«Pierre-Andre Chiappori University of Chicago and Steven D. Levitt University of Chicago and American Bar Foundation Acknowledgment: We would like to thank ...»
An Examination of the Influence of Theory and Individual
Theorists on Empirical Research in Microeconomics
University of Chicago
Steven D. Levitt
University of Chicago and American Bar Foundation
Acknowledgment: We would like to thank Richard Blundell, James Heckman, Costas
Meghir, Ariel Pakes, Jean-Mark Robin, Bernard Salanié and Steve Tadelis for helpful
comments and suggestions. Carolina Czastkiewicz provided truly exemplary research
assistance. The financial support of the National Science Foundation is gratefully acknowledged. This research was completed while Levitt was a fellow at the Center for
Advanced Study in Behavioral Sciences, Stanford, CA. Mailing address (both authors):
Department of Economics, University of Chicago, 1126 E. 59th Street, Chicago, IL 60637.

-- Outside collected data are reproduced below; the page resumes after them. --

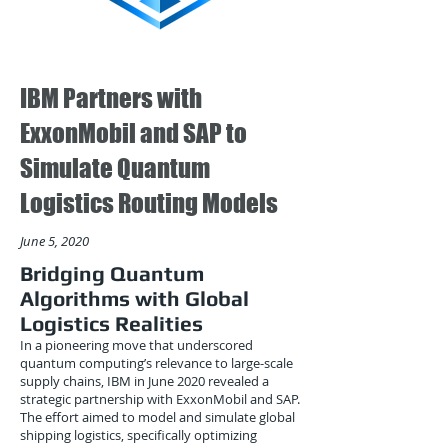
IBM Partners with
ExxonMobil and SAP to
Simulate Quantum
Logistics Routing Models
June 5, 2020
Bridging Quantum
Algorithms with Global
Logistics Realities
In a pioneering move that underscored
quantum computing’s relevance to large-scale
supply chains, IBM in June 2020 revealed a
strategic partnership with ExxonMobil and SAP.
The effort aimed to model and simulate global
shipping logistics, specifically optimizing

e-mail addresses: email@example.com; firstname.lastname@example.org.
Most economists would concur that an important role of economic theory is to influence the direction of empirical research, either by posing new questions or by suggesting new answers to old questions. Whether or not modern theory should be judged to be a success on that metric is a frequently debated question, but one on which there has been little systematic investigation. In this paper, we provide some preliminary empirical evidence on the extent to which various fields of economic theory, as well as specific theorists, have succeeded in influencing the path followed by empirical research in the area of microeconomics.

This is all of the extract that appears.